Universal Registration Document 2024

Glossary

The method used to identify any impairment of intangible assets is based on discounted future cash flows. The Groupe uses the royalty savings method for brands, which takes into account the future cash flows that the brand would generate in royalties if a third party were to pay for the use of said brand. For client contracts, the method involves discounting future cash flows generated by the clients. Valuations are carried out by independent appraisers. The parameters used are consistent with those used to measure goodwill.

Property, plant and equipment

Items of property, plant and equipment are measured at acquisition cost minus accumulated depreciation and impairment loss.

If significant parts of an item of property, plant, and equipment have different useful lives, they are accounted for as separate items (major components) of property, plant, and equipment and depreciated distinctly.

Depreciation is calculated under the straight-line method over their estimated useful life.
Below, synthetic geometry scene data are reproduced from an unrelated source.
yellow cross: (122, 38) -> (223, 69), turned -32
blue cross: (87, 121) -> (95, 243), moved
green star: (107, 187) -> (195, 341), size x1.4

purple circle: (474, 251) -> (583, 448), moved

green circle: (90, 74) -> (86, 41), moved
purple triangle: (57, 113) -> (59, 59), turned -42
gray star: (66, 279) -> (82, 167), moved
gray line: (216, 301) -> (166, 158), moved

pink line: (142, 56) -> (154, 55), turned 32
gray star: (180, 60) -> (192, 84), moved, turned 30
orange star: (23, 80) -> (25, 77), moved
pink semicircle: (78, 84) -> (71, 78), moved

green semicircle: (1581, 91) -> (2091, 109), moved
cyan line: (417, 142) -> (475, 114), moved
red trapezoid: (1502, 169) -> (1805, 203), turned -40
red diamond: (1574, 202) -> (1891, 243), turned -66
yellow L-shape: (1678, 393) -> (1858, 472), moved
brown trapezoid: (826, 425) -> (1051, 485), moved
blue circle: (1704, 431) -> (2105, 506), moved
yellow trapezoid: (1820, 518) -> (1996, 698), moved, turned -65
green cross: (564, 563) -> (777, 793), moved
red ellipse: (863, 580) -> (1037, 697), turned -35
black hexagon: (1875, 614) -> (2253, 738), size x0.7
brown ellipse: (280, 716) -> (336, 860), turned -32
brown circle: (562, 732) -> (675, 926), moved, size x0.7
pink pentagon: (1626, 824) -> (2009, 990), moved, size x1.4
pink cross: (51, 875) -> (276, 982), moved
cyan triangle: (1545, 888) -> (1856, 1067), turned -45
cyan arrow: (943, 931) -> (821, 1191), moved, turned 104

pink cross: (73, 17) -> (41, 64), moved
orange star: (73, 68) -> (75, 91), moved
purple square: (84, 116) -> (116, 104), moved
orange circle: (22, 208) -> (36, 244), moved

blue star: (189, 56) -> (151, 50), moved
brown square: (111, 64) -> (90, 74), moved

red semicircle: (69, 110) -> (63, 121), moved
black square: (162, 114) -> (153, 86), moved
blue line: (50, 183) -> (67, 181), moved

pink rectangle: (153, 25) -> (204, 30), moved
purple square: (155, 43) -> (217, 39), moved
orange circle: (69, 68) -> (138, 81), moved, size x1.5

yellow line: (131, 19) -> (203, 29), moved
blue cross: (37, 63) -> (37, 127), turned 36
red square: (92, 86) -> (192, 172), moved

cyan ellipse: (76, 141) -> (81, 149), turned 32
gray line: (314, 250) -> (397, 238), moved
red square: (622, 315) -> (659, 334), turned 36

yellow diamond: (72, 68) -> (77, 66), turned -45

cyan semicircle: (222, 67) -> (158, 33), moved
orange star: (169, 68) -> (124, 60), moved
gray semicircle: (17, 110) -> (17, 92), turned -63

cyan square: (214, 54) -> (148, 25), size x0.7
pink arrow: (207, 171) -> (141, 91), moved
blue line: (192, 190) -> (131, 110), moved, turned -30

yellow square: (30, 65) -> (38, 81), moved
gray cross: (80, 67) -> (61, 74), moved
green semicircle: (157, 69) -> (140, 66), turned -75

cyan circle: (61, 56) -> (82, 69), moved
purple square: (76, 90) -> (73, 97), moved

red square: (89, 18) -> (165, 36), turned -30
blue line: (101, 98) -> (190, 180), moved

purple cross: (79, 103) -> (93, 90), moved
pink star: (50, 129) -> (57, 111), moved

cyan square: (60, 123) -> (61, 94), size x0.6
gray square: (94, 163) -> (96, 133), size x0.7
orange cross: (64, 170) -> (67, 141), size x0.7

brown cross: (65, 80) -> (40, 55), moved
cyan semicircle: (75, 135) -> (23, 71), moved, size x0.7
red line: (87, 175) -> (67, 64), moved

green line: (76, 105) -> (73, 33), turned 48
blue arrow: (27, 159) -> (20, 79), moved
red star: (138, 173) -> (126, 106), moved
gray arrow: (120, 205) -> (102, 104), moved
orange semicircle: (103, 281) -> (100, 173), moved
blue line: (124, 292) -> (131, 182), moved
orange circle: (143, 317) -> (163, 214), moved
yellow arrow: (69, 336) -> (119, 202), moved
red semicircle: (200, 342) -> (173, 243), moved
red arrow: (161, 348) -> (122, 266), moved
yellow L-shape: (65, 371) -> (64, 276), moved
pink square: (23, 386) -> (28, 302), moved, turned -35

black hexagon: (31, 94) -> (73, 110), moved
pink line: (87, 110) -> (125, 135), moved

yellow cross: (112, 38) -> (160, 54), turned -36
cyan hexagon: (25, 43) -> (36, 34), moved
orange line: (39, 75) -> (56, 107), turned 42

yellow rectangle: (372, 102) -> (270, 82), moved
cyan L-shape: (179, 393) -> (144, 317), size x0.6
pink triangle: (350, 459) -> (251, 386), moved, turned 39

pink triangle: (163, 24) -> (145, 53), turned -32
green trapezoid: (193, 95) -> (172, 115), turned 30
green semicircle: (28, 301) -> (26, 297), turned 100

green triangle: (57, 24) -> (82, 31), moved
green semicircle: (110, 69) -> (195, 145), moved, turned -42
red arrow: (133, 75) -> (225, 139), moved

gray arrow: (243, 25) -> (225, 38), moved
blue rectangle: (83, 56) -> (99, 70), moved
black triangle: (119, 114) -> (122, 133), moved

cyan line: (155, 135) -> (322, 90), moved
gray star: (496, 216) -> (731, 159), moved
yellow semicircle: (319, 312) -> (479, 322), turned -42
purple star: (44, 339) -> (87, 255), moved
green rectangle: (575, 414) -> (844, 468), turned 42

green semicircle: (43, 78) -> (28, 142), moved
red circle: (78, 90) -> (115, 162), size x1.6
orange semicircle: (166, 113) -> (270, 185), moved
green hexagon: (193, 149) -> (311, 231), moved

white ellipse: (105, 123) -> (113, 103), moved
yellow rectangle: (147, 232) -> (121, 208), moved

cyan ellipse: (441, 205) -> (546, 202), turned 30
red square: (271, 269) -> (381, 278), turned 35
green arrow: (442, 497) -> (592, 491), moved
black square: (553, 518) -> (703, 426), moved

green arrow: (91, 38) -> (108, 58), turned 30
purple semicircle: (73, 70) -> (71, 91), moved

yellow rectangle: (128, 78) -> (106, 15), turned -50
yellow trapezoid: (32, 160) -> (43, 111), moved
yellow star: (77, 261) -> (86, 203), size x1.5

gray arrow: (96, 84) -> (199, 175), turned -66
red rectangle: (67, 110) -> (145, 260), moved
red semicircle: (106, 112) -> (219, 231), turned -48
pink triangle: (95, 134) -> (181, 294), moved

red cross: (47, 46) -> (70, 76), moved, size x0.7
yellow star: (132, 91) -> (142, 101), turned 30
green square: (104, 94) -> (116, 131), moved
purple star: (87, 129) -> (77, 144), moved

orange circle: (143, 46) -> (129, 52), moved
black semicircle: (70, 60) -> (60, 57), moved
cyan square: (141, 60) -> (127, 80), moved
The useful life of property, plant and equipment is generally assumed to be as follows:

  • buildings: 20 to 70 years;
  • fixtures, fittings and general installations: 10 years;
  • office equipment and furniture: 5 to 10 years;
  • vehicles: 4 years;
  • IT equipment: 2 to 4 years.

When there is an indication of impairment loss, the recoverable amount of the property, plant and equipment or the cash-generating unit(s) to which such assets belong is compared to their carrying amount. Any impairment loss is recorded in profit or loss.

Lease contracts

At inception of a contract, the Groupe assesses whether this contract is, or contains, a lease.

A contract is, or contains, a lease if it conveys the right to control the use of an identified asset for a period of time in exchange for consideration. To assess whether a contract gives the right to control an identified asset throughout the useful life of the asset, the Groupe determines whether: i) the contract involves the use of an identified asset, ii) the Groupe has the right to obtain substantially all of the economic benefits from the use of the asset throughout the period of use, and iii) the Groupe has the right to decide how the asset is used.

The Groupe’s leases relate to real estate, outdoor contracts and other assets (vehicles and IT equipment). Real estate contracts concern offices for which the Groupe is lessee. Office lease terms vary from country to country. The outdoor contracts concern advertising space located in public transport (stations, metro, buses) and made availableto the Groupe in return for the payment of fees with guaranteed minimums. The terms of outdoor contracts are between 1 and 10 years.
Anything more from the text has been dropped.